Sunday, April 6, 2008

Increasing the Perceived Value of Employee Ownership, Bear Stearns, Employee Ownership and the Best Companies to Work For

The March 28, 2008 Employee Ownership Update is online and discusses the following:

  • Bear Stearns and Employee Ownership
  • Why Sharing Ownership Could Be More Painful to You then Valuable to Participants
  • Nominate Your Company for the Fortune 100 Best Companies to Work For List
  • Great Game of Business Conference April 30-May 2

The Update discusses the differences between behavioral economics and classical economics, and how a dollar given to employees in ownership has a lesser perceived value. It also suggests what a company can do to make ownership feel more real:

When a company grants a stock option that won't vest for several years, and, if it is a private company, has no specific way to become liquid, employees will discount the present value of the option by well over half of what an accountant would say the present value is. When employers set up an ESOP that also vests over time and does not pay out until some time after termination, employees may not see it as real money.

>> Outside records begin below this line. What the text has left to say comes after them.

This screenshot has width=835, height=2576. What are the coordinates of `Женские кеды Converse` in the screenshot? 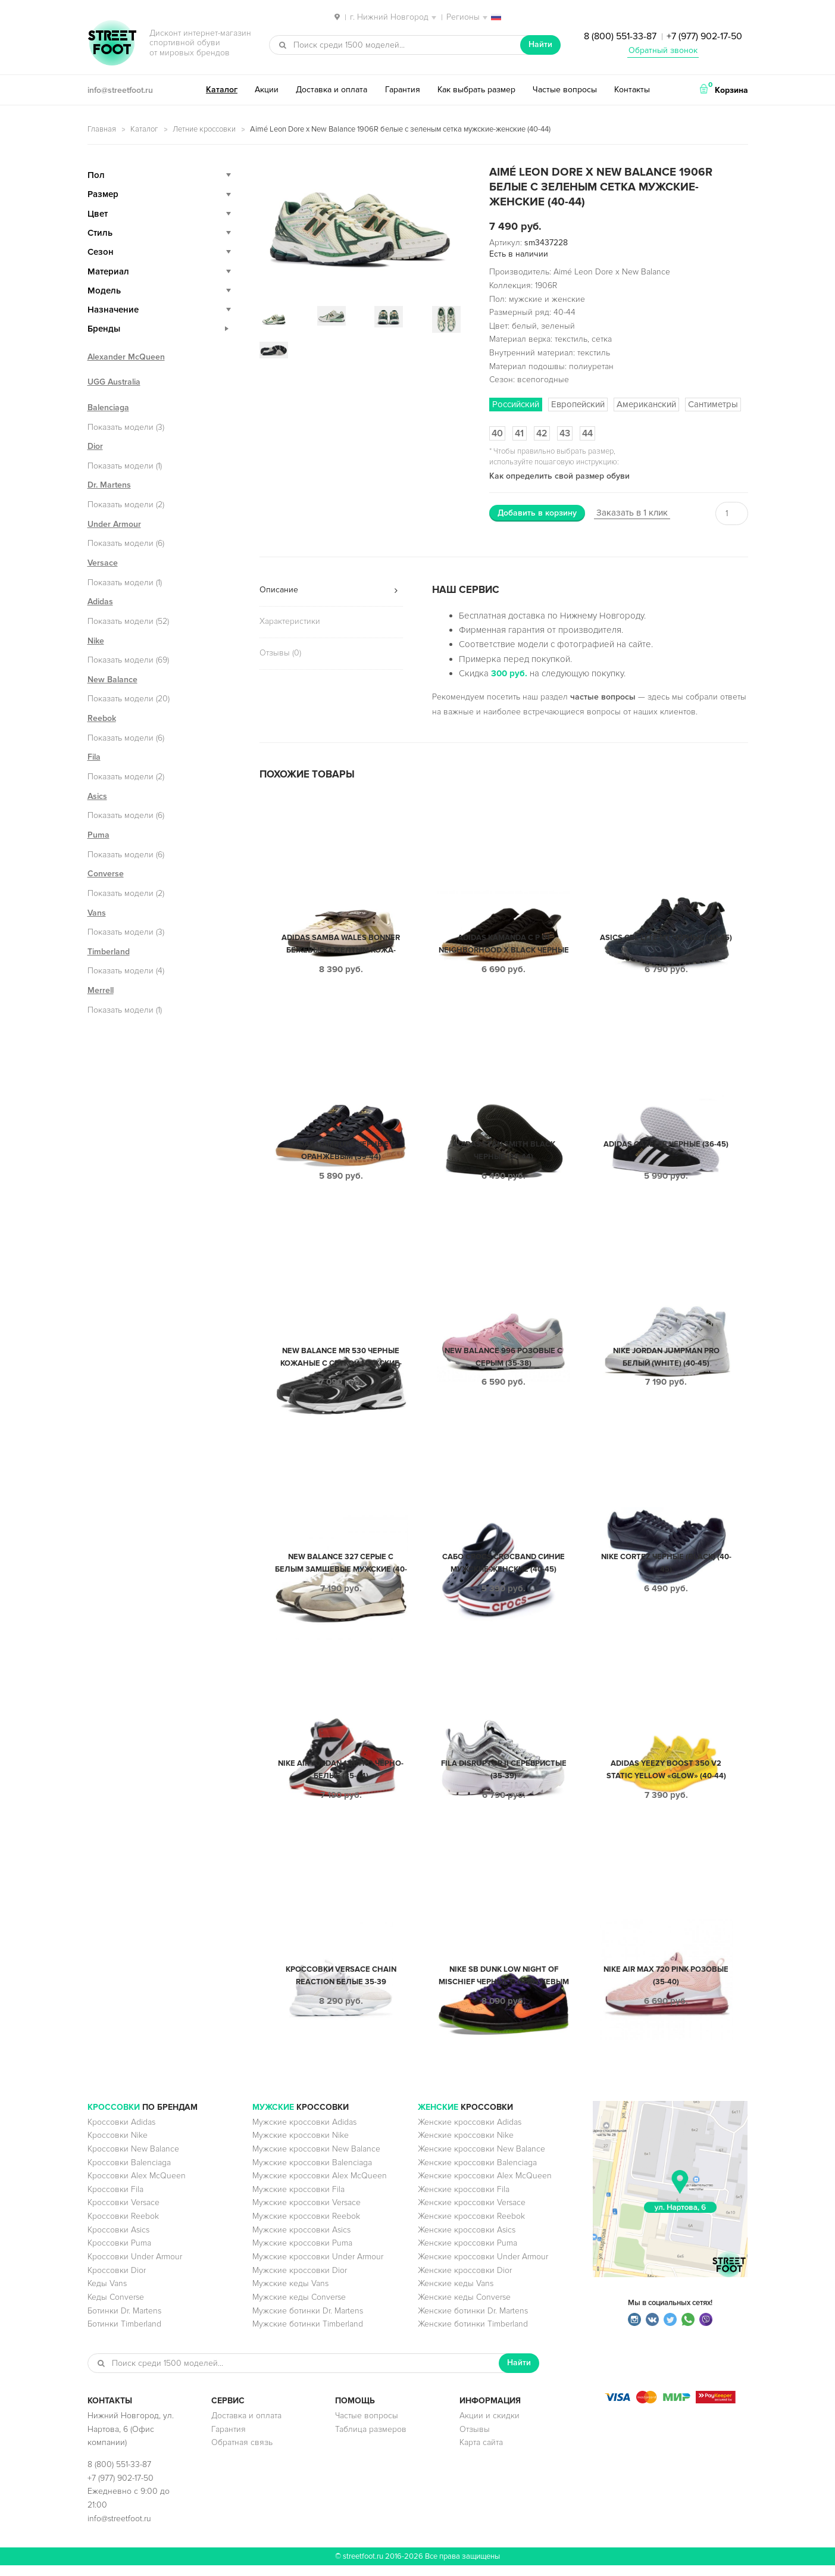 It's located at (464, 2308).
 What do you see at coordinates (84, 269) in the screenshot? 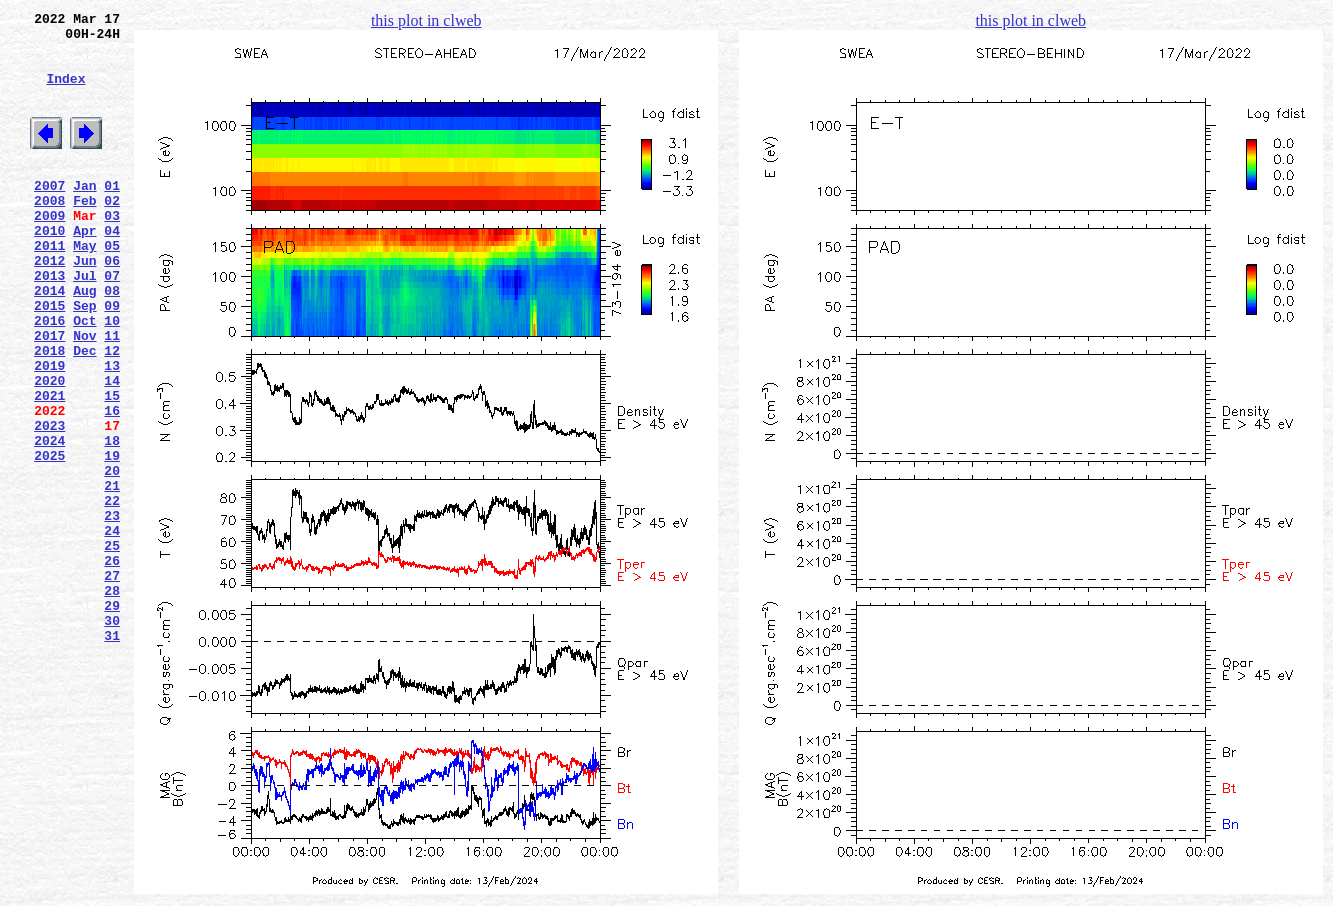 I see `Apr` at bounding box center [84, 269].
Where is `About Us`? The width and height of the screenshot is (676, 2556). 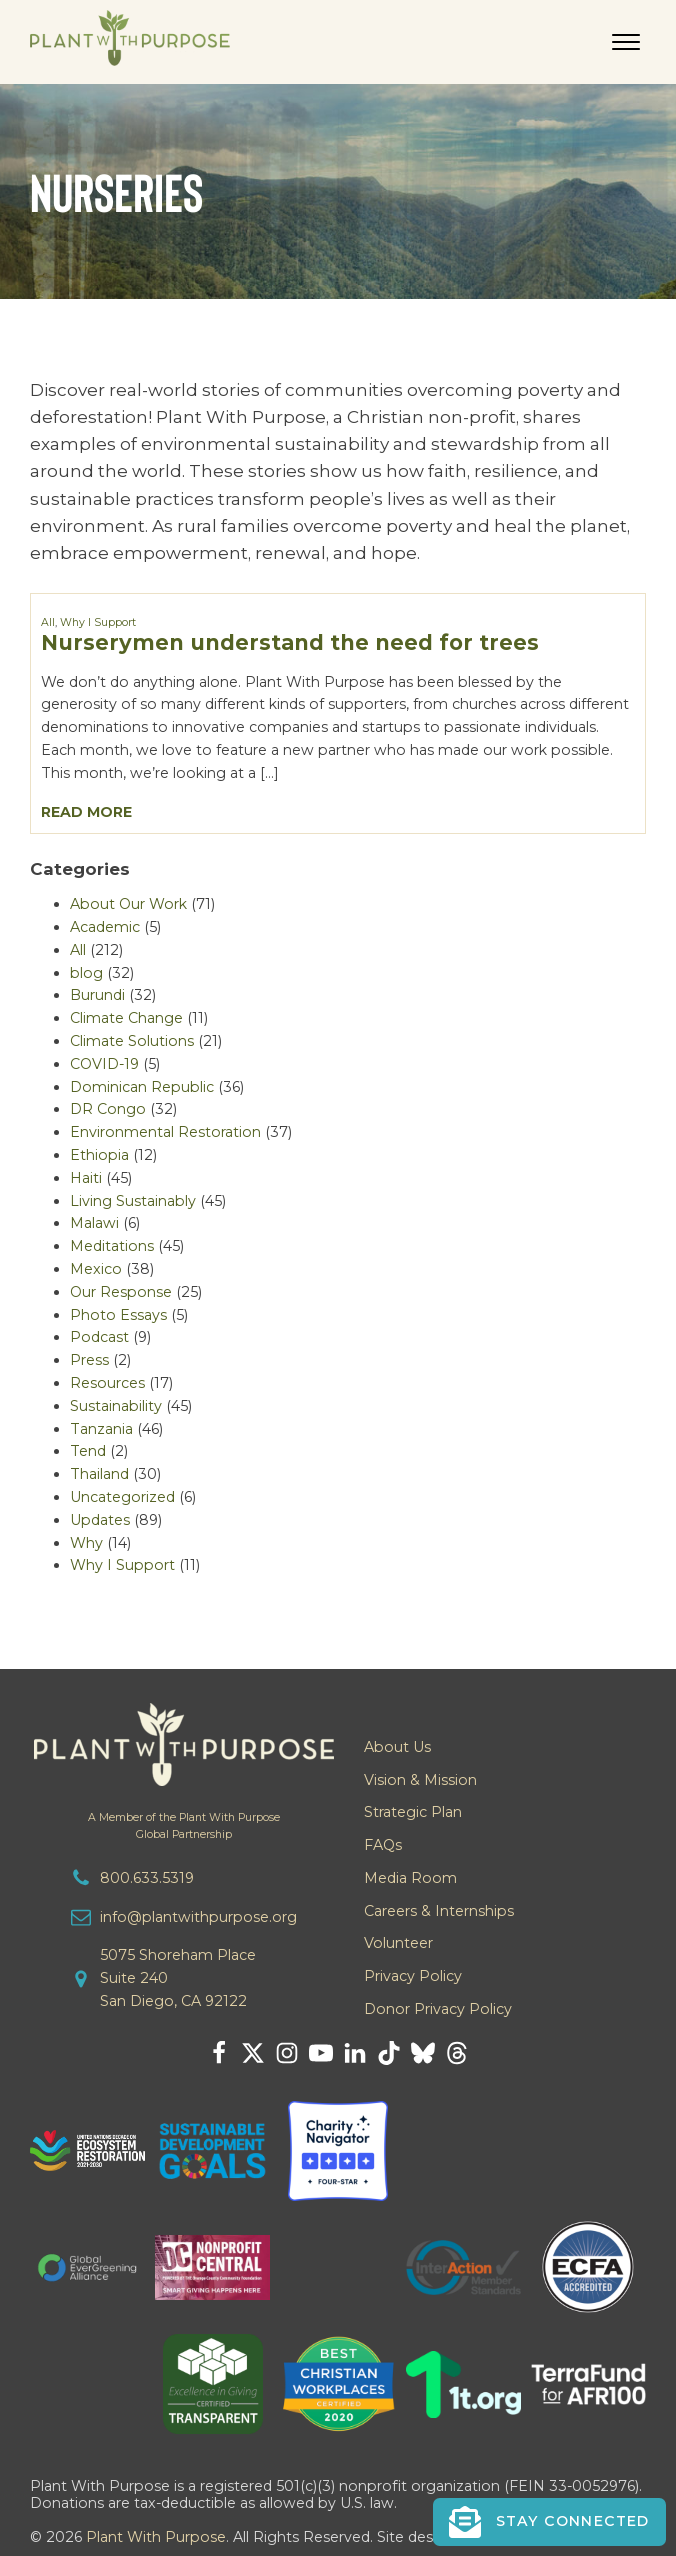 About Us is located at coordinates (397, 1747).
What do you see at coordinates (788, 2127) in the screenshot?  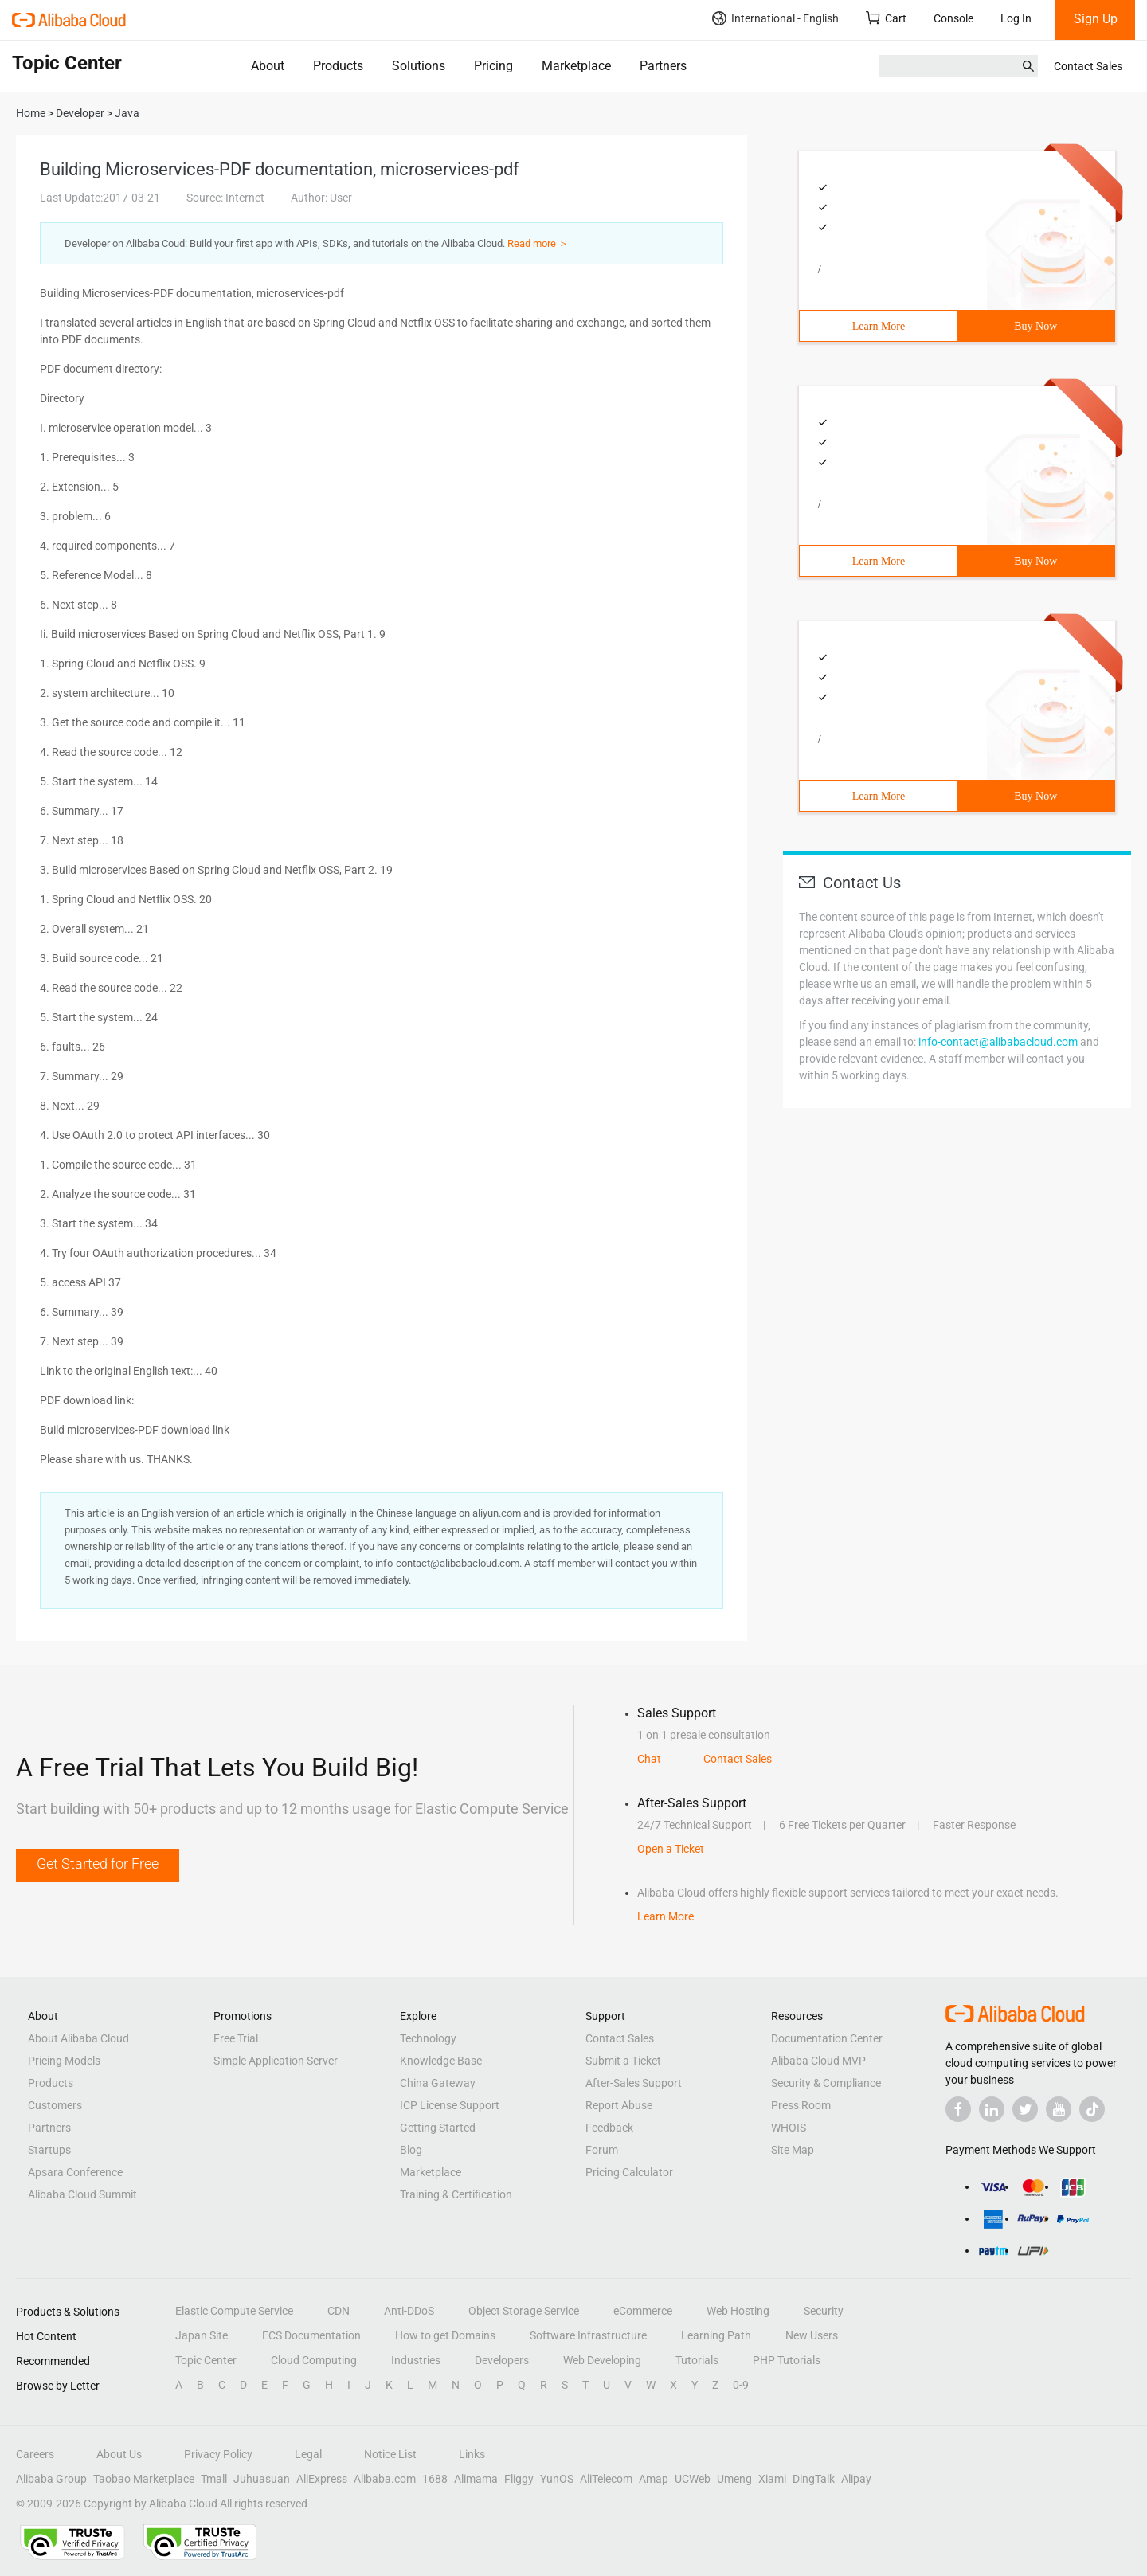 I see `WHOIS` at bounding box center [788, 2127].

So what can companies do? Part of the answer is to understand that people are not just being dense. They are just being people and probably responding in much the same way that business owners would if they were in a similar situation. Sharing ownership still can be a very valuable tool; just don't expect employees to view it the same way a someone who is sharing the ownership will. Second, spend a lot of time educating people about issues like the risk/reward ratio, the time value of money, and what kinds of guarantees are in place for their ownership to be liquid. Finally, get people who have benefited from you plan (or another plan if yours is too young) to come talk about what they did with the money, making the ownership more concrete.

The Update discusses Bear Stearns and employee ownership. As discussed in Countering Negative ESOP Coverage with the Facts, the Update reiterates that the Bear Stearns situation is different than Enron:

There is no way to know just know many other employees were defined as "key" or how much ownership they had, but it is safe to say few of these people will be in the situation of many Enron workers who were left unable to retire even in modest circumstances. So while the situation is indeed very painful for Bear Stearns employees, it is quite different from the numerous "stock-drop" problems that left workers with severely depleted 401(k) accounts.

As we discussed in 2008 Great Place to Work Trends – Employee Ownership and Workplace Flexibility, the Update notes that "Employee ownership companies again comprised over half the stock corporations on the Fortune 100 Best Companies to Work For list."